Driving is a special privilege. Driving well is a gift. Driving a Porsche is divine. Driving a Porsche well is a divine gift that few can claim to have had the opportunity to do.

I’ve had this opportunity on a number of occasions in my 15-year career. I can tell you all that I’ve yet to become bored of these opportunities. This is especially true when the opportunity involves navigating some of the best road cars money can buy on a track.

Whether on a closed circuit or the road to the nearest shopping mall, the 2014 Porsche Cayman turns the mundane into a rewarding, satisfying activity. Picture your best friend, how he or she makes you feel. How he or she is always there to support you and how much fun you have together. That, my friends, is the Porsche Cayman.

What is a Porsche Cayman?
The 2014 Porsche Cayman is the budding gentleman’s daily performance car or the gentleman’s weekend track toy when the daily grind is handled by a regular 4-door saloon (aka, not a Panamera).

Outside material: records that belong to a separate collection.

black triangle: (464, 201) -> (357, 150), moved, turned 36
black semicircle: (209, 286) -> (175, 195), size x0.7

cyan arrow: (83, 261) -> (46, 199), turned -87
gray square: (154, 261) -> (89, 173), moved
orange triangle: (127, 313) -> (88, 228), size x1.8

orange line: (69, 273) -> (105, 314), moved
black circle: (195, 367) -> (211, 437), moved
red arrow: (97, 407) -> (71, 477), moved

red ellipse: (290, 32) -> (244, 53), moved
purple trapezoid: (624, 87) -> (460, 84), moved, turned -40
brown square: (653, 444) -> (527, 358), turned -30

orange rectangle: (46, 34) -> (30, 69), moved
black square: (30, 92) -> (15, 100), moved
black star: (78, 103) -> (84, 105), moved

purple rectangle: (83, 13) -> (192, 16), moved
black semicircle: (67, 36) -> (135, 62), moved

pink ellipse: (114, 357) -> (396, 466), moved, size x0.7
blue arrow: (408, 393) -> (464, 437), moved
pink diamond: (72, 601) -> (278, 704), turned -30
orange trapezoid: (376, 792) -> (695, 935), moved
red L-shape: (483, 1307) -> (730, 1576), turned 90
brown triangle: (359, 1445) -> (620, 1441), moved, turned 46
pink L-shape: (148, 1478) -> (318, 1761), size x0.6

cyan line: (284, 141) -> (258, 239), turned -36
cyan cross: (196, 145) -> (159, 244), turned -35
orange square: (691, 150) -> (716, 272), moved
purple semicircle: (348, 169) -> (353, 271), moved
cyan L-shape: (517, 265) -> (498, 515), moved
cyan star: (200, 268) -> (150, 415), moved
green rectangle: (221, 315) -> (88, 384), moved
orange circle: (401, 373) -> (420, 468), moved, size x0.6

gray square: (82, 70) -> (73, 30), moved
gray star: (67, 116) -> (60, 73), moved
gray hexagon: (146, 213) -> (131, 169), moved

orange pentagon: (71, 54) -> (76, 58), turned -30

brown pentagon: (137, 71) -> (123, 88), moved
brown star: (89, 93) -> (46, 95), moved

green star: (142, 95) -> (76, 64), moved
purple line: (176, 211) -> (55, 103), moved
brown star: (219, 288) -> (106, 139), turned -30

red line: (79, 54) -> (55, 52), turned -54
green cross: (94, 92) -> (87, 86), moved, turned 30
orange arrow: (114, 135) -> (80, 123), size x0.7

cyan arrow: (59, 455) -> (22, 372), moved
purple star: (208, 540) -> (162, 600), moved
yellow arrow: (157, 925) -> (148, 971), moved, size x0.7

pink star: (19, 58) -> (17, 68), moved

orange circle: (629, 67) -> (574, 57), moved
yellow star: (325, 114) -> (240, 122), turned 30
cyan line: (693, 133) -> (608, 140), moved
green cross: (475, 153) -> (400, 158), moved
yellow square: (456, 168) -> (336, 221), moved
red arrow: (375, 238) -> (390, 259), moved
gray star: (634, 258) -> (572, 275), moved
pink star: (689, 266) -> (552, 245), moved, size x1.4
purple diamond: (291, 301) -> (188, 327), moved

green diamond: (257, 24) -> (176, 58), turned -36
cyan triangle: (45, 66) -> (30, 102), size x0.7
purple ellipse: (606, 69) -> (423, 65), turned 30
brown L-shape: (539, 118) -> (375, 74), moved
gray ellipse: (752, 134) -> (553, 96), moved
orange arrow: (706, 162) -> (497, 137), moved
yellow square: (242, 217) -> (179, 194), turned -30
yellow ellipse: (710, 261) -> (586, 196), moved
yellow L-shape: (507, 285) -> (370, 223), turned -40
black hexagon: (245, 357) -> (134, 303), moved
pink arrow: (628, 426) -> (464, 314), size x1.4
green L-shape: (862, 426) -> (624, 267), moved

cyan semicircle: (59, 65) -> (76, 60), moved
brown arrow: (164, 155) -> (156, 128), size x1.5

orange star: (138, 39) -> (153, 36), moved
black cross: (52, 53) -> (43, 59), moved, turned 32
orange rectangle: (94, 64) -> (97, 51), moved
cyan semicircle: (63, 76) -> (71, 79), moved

The Porsche Cayman landed on the market in 2006 and was immediately dubbed the lesser 911, however, with the redesigned 981 car, it no longer sits in the iconic 911’s shadow. Porsche has made its entry-level performance coupe as desirable as ever.

2014 Porsche Cayman Price and Specs
The 2014 Porsche Cayman can be selected in one of two trims. Said trims are defined in large part by the flat 6-cylinder engine that sits aft the passengers.

The base Cayman, which starts at $59,900, includes a 2.7L that generates 275 horsepower and 214 lb-ft of torque. Not a slouch, this Cayman reaches 100 km/h in 5.7 seconds with the 6-speed gearbox or 5.6 with the 7-cog PDK. Top speed is limited to 266 km/h (264 with the PDK).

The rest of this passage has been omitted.